Overtime Violations

When you work for a company, you expect them to pay you fairly. While the majority of employers do their part to ensure you are compensated for the work you do, not all companies are interested in fully adhering to the law. For most employees, working more than 40 hours a week is not the regular arrangement. When an employee works more than 40 hours a week, they are entitled to pay that is time and a half of their normal rate. The only exceptions to this are workers whose shifts are typically longer than 8 hours, such as truck drivers, or those whose job descriptions include work outside normal business hours.

Are You Exempt from Overtime Pay?

According to the Fair Labor Standards Act, employers cannot make employees exempt from overtime pay solely in an effort to avoid having to pay overtime. If you work 40 hours a week at a regular rate and do not receive tips or bonuses that would equal the same value of time and a half pay for overtime, you are entitled to higher pay for those hours beyond 40.
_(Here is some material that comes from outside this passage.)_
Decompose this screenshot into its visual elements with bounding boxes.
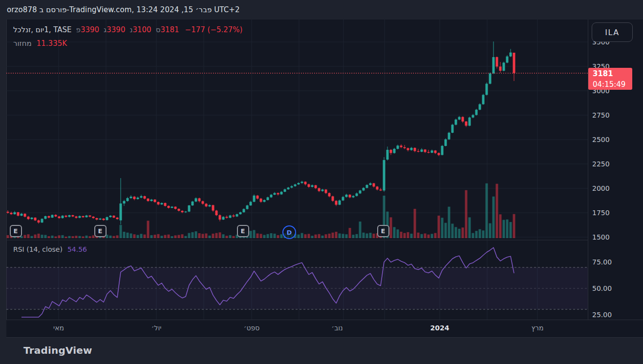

Those who are exempt would include:

  • Managers
  • Outside salespeople
  • Those whose pay exceeds the federally determined wage

If you are not receiving overtime pay for the hours you work beyond your normal 40, you should explore the possibility that your employer is unlawfully withholding the proper pay.

Reporting a Violation

Employers must pay their employees fairly. If you are not being fairly compensated for the work you have performed, you can file a complaint with the U.S. Department of Labor (DOL) and have them further investigate the claim.

You must supply:

  • Your name
  • Contact information
  • Company information
  • A manager’s name who the DOL can speak to
  • What kind of work you performed
  • How and when you were paid

Following the filing of your complaint, the DOL will take a look at any exemptions for which the company is eligible, then further evaluate your claim by reviewing company financial information, interviewing employees, and finding out any other relevant information.

Your information will only be shared with parties who need to know, and all retaliation against you from your employer is prohibited by law. For more information about filing an overtime violation claim, you can speak with an experienced Boca Raton employment lawyer.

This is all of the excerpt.